>>

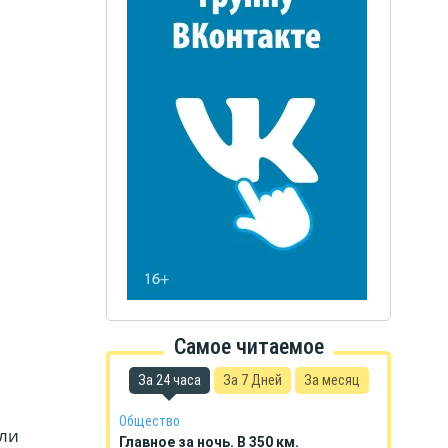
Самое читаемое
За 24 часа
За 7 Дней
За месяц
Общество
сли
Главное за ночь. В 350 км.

<<
>>

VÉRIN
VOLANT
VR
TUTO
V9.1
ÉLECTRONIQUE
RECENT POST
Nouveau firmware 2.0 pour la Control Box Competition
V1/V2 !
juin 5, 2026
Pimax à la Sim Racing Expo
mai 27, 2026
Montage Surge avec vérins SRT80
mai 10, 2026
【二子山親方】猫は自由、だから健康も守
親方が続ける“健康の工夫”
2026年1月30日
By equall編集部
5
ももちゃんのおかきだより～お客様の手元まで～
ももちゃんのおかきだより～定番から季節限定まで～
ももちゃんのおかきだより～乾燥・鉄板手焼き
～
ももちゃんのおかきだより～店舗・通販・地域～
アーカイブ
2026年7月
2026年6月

<<
>>

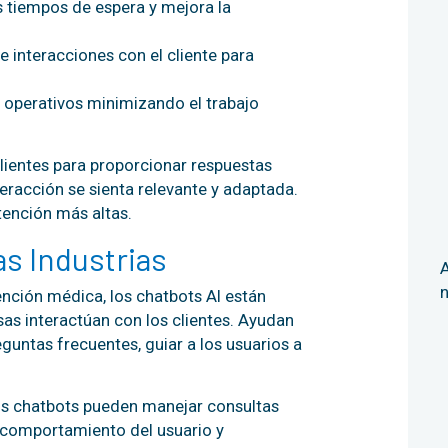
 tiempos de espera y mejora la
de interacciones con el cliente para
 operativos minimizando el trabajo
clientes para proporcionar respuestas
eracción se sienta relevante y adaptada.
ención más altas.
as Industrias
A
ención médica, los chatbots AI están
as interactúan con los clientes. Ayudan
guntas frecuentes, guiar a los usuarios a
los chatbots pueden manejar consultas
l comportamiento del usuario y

<<

> _INSTRUCTIONS TO FOLLOW_
In the entries above, identify every line with the string "ももちゃんのおかきだより".

> _ANSWER TO THE PROBLEM_
ももちゃんのおかきだより～お客様の手元まで～
ももちゃんのおかきだより～定番から季節限定まで～
ももちゃんのおかきだより～乾燥・鉄板手焼き
ももちゃんのおかきだより～店舗・通販・地域～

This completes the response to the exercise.